At Elexive, this is how we work every day. We use Claude Code as our central development tool, and the workflow is very much about directing and reviewing rather than character-by-character coding. We still do proper architecture. We still test. We still review. We just move significantly faster.
Embracing the Term
So, with this definition, I am happy doing vibe coding from now onwards. And being proud of it.

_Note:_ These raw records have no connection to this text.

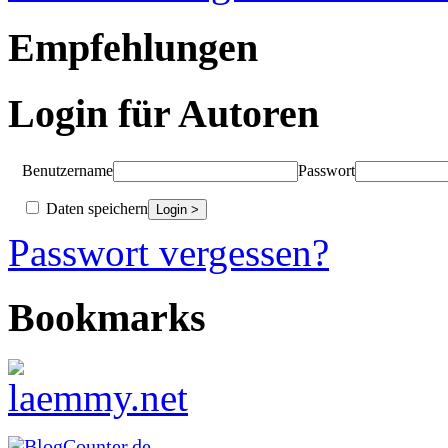
Empfehlungen
Login für Autoren
Benutzername
Passwort
Daten speichern
Passwort vergessen?
Bookmarks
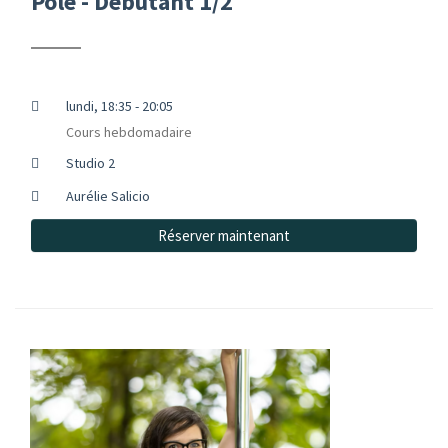
Pole - Débutant 1/2
lundi, 18:35 - 20:05
Cours hebdomadaire
Studio 2
Aurélie Salicio
Réserver maintenant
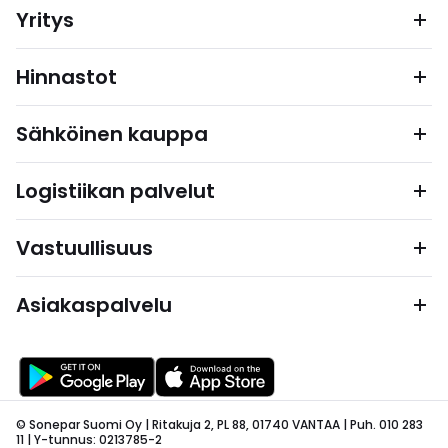
Yritys
Hinnastot
Sähköinen kauppa
Logistiikan palvelut
Vastuullisuus
Asiakaspalvelu
© Sonepar Suomi Oy | Ritakuja 2, PL 88, 01740 VANTAA | Puh. 010 283
11 | Y-tunnus: 0213785-2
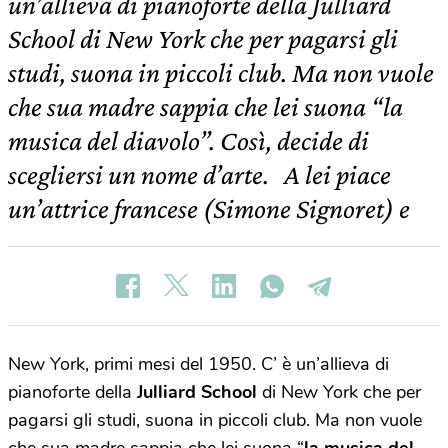
un’allieva di pianoforte della Julliard
School di New York che per pagarsi gli
studi, suona in piccoli club. Ma non vuole
che sua madre sappia che lei suona “la
musica del diavolo”. Così, decide di
scegliersi un nome d’arte. A lei piace
un’attrice francese (Simone Signoret) e
New York, primi mesi del 1950. C’ è un’allieva di
pianoforte della
Julliard School
di New York che per
pagarsi gli studi, suona in piccoli club. Ma non vuole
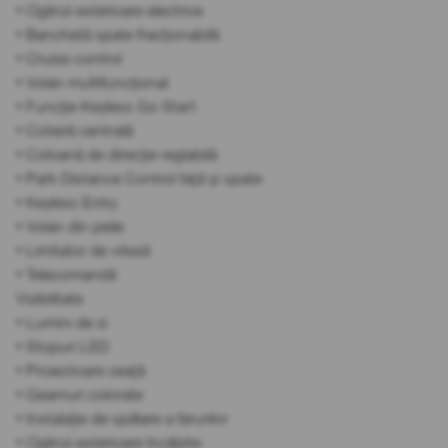
• Oglinzi exterioare electrice
• Banchetă spate fracționabilă
• Cruise control
• Volan multifuncțional
• Funcție Keyless Go Start
• Cotieră centrală
• Coloană de direcție reglabilă
• Park Distance Control față și spate
• Keyless Entry
• Volan din piele
• Limitator de viteză
• Telecomandă
Vizibilitate
• Lumini de zi
• Stopuri LED
• Proiectoare ceață
• Geamuri colorate
• Instalație de spălare a farurilor
• Oglinzi exterioare încălzite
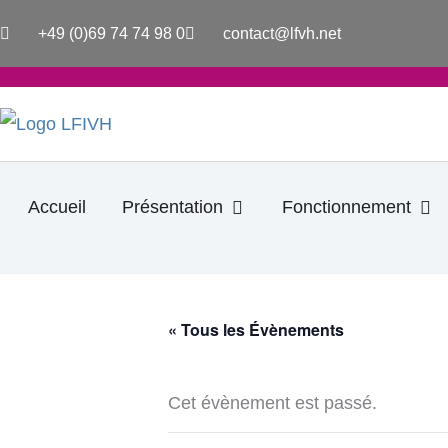
Aller
+49 (0)69 74 74 98 0
contact@lfvh.net
au
contenu
Ouvrir Présentation
Ouv
Accueil
Présentation
Fonctionnement
« Tous les Évènements
Cet évènement est passé.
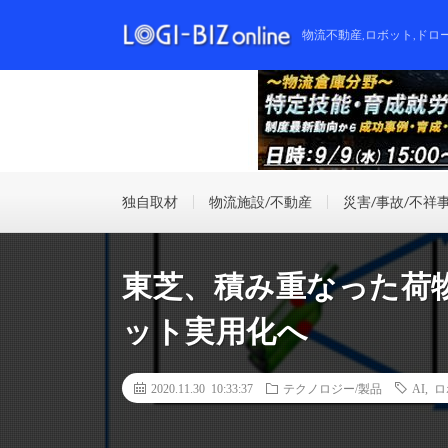
物流不動産,ロボット,ドロ
独自取材
物流施設/不動産
災害/事故/不祥
東芝、積み重なった荷
ット実用化へ
2020.11.30 10:33:37
テクノロジー/製品
AI
,
ロ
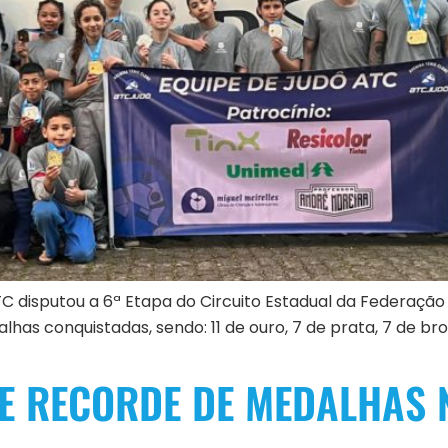
TC disputou a 6ª Etapa do Circuito Estadual da Federaçã
lhas conquistadas, sendo: 11 de ouro, 7 de prata, 7 de br
TE RECORDE DE MEDALHAS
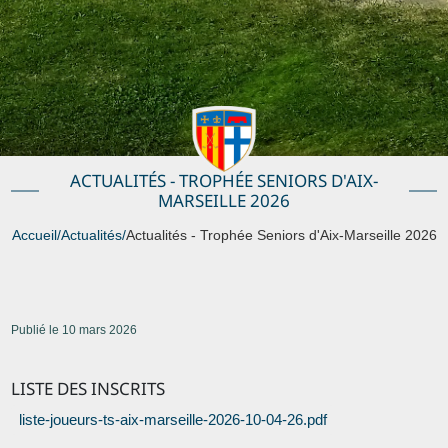
ACTUALITÉS - TROPHÉE SENIORS D'AIX-
MARSEILLE 2026
Accueil
/
Actualités
/
Actualités - Trophée Seniors d'Aix-Marseille 2026
Publié le 10 mars 2026
LISTE DES INSCRITS
liste-joueurs-ts-aix-marseille-2026-10-04-26.pdf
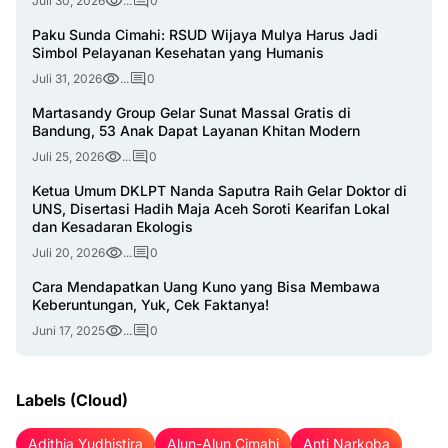
Juli 30, 2026
...
0
Paku Sunda Cimahi: RSUD Wijaya Mulya Harus Jadi
Simbol Pelayanan Kesehatan yang Humanis
Juli 31, 2026
...
0
Martasandy Group Gelar Sunat Massal Gratis di
Bandung, 53 Anak Dapat Layanan Khitan Modern
Juli 25, 2026
...
0
Ketua Umum DKLPT Nanda Saputra Raih Gelar Doktor di
UNS, Disertasi Hadih Maja Aceh Soroti Kearifan Lokal
dan Kesadaran Ekologis
Juli 20, 2026
...
0
Cara Mendapatkan Uang Kuno yang Bisa Membawa
Keberuntungan, Yuk, Cek Faktanya!
Juni 17, 2025
...
0
Labels (Cloud)
Adithia Yudhistira
Alun-Alun Cimahi
Anti Narkoba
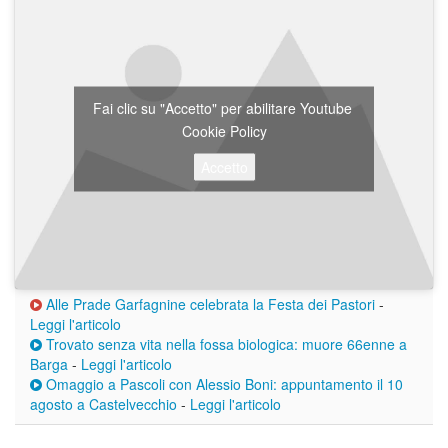
Fai clic su "Accetto" per abilitare Youtube
Cookie Policy
Accetto
Alle Prade Garfagnine celebrata la Festa dei Pastori
-
Leggi l'articolo
Trovato senza vita nella fossa biologica: muore 66enne a
Barga
-
Leggi l'articolo
Omaggio a Pascoli con Alessio Boni: appuntamento il 10
agosto a Castelvecchio
-
Leggi l'articolo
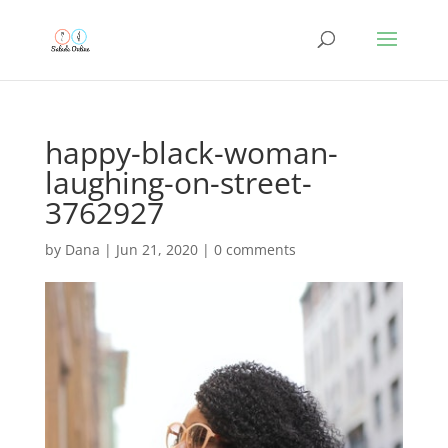
happy-black-woman-
laughing-on-street-
3762927
by
Dana
|
Jun 21, 2020
|
0 comments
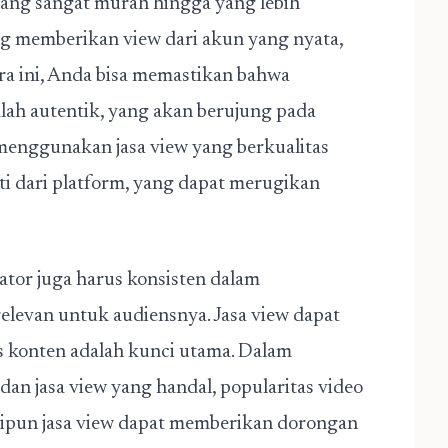
yang sangat murah hingga yang lebih
ng memberikan view dari akun yang nyata,
ara ini, Anda bisa memastikan bahwa
alah autentik, yang akan berujung pada
 menggunakan jasa view yang berkualitas
i dari platform, yang dapat merugikan
ator juga harus konsisten dalam
levan untuk audiensnya. Jasa view dapat
s konten adalah kunci utama. Dalam
dan jasa view yang handal, popularitas video
skipun jasa view dapat memberikan dorongan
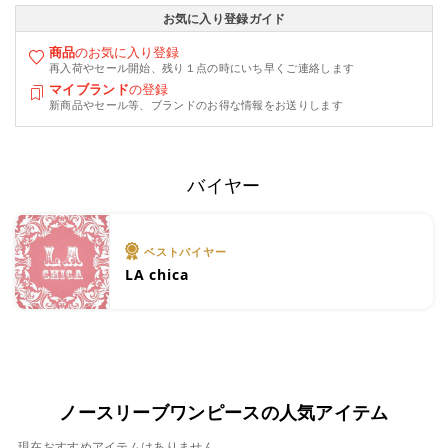
お気に入り登録ガイド
商品
のお気に入り登録
再入荷やセール開始、残り１点の時にいち早くご連絡します
マイブランド
の登録
新商品やセール等、ブランドのお得な情報をお送りします
バイヤー
ベストバイヤー
LA chica
ノースリーブワンピースの人気アイテム
現在おすすめアイテムはありません。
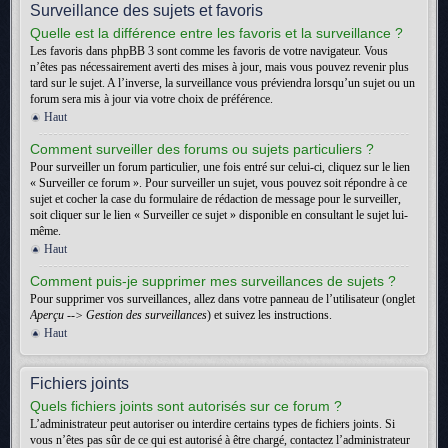
Surveillance des sujets et favoris
Quelle est la différence entre les favoris et la surveillance ?
Les favoris dans phpBB 3 sont comme les favoris de votre navigateur. Vous
n’êtes pas nécessairement averti des mises à jour, mais vous pouvez revenir plus
tard sur le sujet. A l’inverse, la surveillance vous préviendra lorsqu’un sujet ou un
forum sera mis à jour via votre choix de préférence.
Haut
Comment surveiller des forums ou sujets particuliers ?
Pour surveiller un forum particulier, une fois entré sur celui-ci, cliquez sur le lien
« Surveiller ce forum ». Pour surveiller un sujet, vous pouvez soit répondre à ce
sujet et cocher la case du formulaire de rédaction de message pour le surveiller,
soit cliquer sur le lien « Surveiller ce sujet » disponible en consultant le sujet lui-
même.
Haut
Comment puis-je supprimer mes surveillances de sujets ?
Pour supprimer vos surveillances, allez dans votre panneau de l’utilisateur (onglet
Aperçu --> Gestion des surveillances
) et suivez les instructions.
Haut
Fichiers joints
Quels fichiers joints sont autorisés sur ce forum ?
L’administrateur peut autoriser ou interdire certains types de fichiers joints. Si
vous n’êtes pas sûr de ce qui est autorisé à être chargé, contactez l’administrateur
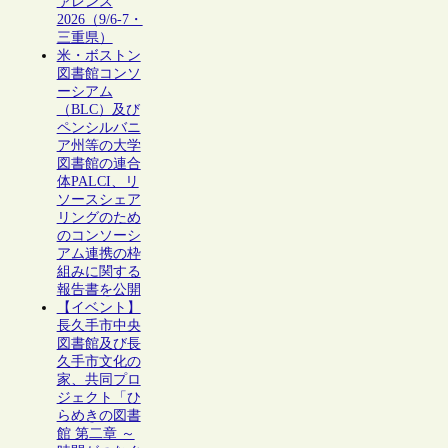
ァレンス
2026（9/6-7・
三重県）
米・ボストン
図書館コンソ
ーシアム
（BLC）及び
ペンシルバニ
ア州等の大学
図書館の連合
体PALCI、リ
ソースシェア
リングのため
のコンソーシ
アム連携の枠
組みに関する
報告書を公開
【イベント】
長久手市中央
図書館及び長
久手市文化の
家、共同プロ
ジェクト「ひ
らめきの図書
館 第二章 ～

The term has energy. It captures something real about the experience of working with AI - there’s a flow to it, a rhythm of describing, reviewing, refining. It feels different from traditional coding, and it deserves its own vocabulary.
If you’re in the camp that uses “vibe coding” as an insult, I’d encourage you to read the actual Collins definition again. It’s not describing recklessness. It’s describing the future of how software gets built.
Where Do You Stand?
Camp vibe or camp artisan coding? I think the answer for most serious practitioners will eventually be “both.” The artisan mindset - caring deeply about quality, performance, and maintainability - combined with the vibe approach of using AI as a powerful collaborator. That’s not a contradiction. That’s evolution.